John F is a Californian archaeologist. George M is an Australian architect based in London. I have no idea what the nature of their personal relationship is, though there could be more to it than meets the eye. They have collaborated on a number of ventures and have around thirty books to their credit on Amazon, including several on South India. They spend a quarter of the year in John F’s Manhattan apartment. The next quarter is spent at George M’s flat (there are no apartments in London!) which opens right on to the Opera House in Covent Garden. The third quarter is spent at a house in Goa coupled with visits to various sites in India. The remaining time is spent taking tourists through Central Asia and India or on special assignments. The special assignment which brought them (in transit) to Pakistan was a trip to document whatever Islamic architecture there is in Urumqi and Kashgar in Xingiang Province. Yes, South China Airlines has a rickety service which connects scintillating Islamabad to humming Urumqi.

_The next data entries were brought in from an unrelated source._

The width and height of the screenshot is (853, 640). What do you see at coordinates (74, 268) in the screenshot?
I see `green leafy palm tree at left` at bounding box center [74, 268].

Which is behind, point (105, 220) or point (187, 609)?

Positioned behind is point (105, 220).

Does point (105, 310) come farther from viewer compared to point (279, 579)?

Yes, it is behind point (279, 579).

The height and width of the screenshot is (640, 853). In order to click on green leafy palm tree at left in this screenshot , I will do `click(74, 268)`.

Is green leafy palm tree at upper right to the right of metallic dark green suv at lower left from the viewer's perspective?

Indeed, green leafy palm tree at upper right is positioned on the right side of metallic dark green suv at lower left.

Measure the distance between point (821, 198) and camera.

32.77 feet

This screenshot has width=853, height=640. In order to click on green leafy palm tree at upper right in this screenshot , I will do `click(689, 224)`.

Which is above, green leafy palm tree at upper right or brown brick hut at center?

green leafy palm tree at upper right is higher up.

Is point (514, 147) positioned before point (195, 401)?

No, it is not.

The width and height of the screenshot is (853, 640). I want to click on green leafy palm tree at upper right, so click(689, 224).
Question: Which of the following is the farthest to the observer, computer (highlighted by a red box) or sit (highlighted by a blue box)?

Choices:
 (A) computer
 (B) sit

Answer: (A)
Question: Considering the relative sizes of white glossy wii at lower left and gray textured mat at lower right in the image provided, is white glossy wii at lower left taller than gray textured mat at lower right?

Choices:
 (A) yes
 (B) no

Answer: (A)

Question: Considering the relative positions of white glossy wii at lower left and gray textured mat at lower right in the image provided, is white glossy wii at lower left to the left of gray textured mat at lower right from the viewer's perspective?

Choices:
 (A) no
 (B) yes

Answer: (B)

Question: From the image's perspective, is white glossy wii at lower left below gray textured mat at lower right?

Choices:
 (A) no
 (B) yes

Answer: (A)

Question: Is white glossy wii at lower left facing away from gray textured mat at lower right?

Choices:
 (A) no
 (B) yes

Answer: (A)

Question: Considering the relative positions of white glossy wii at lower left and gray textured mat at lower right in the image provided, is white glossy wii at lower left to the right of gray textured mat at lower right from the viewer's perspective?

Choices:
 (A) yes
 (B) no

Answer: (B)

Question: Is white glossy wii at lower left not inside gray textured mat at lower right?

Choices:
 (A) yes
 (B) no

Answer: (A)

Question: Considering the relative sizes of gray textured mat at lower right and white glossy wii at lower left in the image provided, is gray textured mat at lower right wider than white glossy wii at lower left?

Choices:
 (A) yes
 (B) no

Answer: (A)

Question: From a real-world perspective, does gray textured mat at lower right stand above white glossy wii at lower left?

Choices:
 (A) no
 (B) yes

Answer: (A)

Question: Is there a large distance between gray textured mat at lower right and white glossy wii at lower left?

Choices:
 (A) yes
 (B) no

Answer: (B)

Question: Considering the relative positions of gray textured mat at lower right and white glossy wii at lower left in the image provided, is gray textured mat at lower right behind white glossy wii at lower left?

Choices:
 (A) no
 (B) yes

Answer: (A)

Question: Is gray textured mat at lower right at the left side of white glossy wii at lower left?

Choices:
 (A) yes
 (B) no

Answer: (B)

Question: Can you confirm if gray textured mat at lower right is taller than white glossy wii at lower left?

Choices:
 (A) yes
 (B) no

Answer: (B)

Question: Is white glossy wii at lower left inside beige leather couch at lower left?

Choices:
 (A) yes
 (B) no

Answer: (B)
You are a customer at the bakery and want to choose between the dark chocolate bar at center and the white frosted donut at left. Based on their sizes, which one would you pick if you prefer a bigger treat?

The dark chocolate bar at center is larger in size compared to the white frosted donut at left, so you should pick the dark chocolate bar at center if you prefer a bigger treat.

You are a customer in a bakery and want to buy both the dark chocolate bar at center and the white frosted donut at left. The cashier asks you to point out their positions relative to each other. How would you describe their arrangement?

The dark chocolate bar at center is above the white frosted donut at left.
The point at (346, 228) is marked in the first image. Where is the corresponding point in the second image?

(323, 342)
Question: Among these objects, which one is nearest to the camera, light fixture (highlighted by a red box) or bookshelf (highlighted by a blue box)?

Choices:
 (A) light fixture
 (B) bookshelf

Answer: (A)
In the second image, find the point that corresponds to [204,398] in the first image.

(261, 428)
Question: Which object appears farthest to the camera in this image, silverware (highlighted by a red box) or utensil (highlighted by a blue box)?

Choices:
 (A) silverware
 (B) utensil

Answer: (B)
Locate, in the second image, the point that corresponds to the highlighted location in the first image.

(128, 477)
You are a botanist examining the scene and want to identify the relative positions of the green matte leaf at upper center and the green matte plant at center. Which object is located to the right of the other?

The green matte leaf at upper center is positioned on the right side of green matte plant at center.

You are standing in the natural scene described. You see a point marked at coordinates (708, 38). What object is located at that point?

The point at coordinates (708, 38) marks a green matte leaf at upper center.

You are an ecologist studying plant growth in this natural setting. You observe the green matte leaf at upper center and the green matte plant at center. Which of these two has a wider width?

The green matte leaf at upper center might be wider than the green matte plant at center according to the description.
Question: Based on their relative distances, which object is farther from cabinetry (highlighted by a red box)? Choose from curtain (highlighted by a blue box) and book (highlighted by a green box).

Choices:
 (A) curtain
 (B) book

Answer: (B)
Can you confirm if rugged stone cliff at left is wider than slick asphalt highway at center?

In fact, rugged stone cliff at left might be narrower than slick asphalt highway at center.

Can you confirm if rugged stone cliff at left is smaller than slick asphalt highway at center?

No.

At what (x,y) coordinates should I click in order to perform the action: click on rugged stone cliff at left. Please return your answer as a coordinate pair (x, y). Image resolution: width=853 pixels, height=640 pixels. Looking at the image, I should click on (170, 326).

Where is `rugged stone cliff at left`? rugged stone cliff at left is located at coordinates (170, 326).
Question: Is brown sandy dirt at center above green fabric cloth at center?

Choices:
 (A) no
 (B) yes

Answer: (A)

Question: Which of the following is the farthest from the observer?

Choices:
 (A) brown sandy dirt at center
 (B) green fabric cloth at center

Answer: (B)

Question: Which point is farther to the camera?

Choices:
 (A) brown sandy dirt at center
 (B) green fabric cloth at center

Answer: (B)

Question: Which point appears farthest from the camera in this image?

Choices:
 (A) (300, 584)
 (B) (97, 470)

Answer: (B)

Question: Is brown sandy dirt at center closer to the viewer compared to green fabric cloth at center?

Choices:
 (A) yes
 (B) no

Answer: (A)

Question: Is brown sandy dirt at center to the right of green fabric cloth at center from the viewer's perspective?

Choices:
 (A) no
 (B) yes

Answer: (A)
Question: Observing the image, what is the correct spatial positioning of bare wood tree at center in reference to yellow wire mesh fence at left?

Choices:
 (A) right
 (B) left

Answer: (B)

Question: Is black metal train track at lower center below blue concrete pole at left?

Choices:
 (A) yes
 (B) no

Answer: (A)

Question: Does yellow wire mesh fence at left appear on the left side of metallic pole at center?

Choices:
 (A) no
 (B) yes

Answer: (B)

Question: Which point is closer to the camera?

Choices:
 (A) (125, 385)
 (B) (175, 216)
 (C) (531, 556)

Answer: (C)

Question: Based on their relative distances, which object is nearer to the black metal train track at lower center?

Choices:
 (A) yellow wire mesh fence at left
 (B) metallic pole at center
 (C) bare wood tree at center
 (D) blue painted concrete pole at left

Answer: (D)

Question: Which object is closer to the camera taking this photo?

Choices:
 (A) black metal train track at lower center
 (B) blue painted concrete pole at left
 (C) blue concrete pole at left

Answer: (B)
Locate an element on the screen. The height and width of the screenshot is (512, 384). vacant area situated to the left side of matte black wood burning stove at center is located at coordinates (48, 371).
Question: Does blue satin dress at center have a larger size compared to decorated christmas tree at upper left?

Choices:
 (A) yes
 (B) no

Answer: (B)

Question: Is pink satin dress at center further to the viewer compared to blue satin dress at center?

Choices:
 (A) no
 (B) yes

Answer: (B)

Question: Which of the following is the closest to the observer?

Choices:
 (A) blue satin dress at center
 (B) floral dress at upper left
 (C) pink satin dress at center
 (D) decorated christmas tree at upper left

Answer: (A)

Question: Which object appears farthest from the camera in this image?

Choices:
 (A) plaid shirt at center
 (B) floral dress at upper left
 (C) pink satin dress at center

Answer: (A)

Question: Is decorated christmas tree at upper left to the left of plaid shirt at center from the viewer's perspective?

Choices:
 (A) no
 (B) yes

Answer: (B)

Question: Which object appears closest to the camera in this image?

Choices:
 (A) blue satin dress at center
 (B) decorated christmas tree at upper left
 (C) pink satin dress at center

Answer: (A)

All of this brings me to the very static nature of my life right now. I have been unable to get to Karachi for the last six weeks, while there are people gliding through continents with the frequency of my trips to the local supermarket. Part of the problem is the Little Green Book which nobody wants to affix a visa onto.(Who cares how many columns my passport has, when nobody is interested in reading it ?) My Brit Visa took around two months to acquire. My Schengen is coming via a recommendation from Europe. I refuse to risk a random application. What is the world coming to? Pakistan is a notoriously difficult country to leave. And other countries are now becoming notoriously difficult to enter. An old school friend lives in London and is determined to see as many countries of the world as possible. She has visited 47 (or was that 57?) already and called from Gabon last week. She has a Little Blue Book, however, which makes these random fantasies materialize. My wanderlust will have to take a back seat for a while.
Despite all this moaning I am still on track to leave for London and Paris in the near future. Will I make it? Watch this space.
2 Comments:
that little green book is such a pain in the ass!! last time i went to get a visa (i was brave/foolish, i went to the american embassy), i was "interviewed" for 30 seconds, looked at as a potential terrorist/immigrant and dismissed politely with a 'you haven't traveled to america BEFORE, so you can not enter. on top of that, you're too young and too fucking single".
it was the most annoying thing on earth - i had spent a week collecting all the documents to support my case (they did not even glance at it), paid a hundred dollars, and waited for 6 hours to be told to fuck off!
i haven't tried since, but i'm considering going to London, and then Amsterdam (as one MUST be allowed to smoke up legally, at least once in their lives and explore all their weird festishes) this summer. Hopefully, those embassies will be more considerate and the wretched green book won't ruin everything again!
Yes, Sarah. What we've both left unspoken is the sheer affront to human dignity, the ghastly humility of having to cue like worker ants justifying (to bourgeois bureaucrats) the fact that we want to smoke (legally), we want to dance, we want to listen to live jazz, we want to go for a walk in the bois (!), we want coffee eclairs, we want to browse at Virgin, and we PROMISE to return.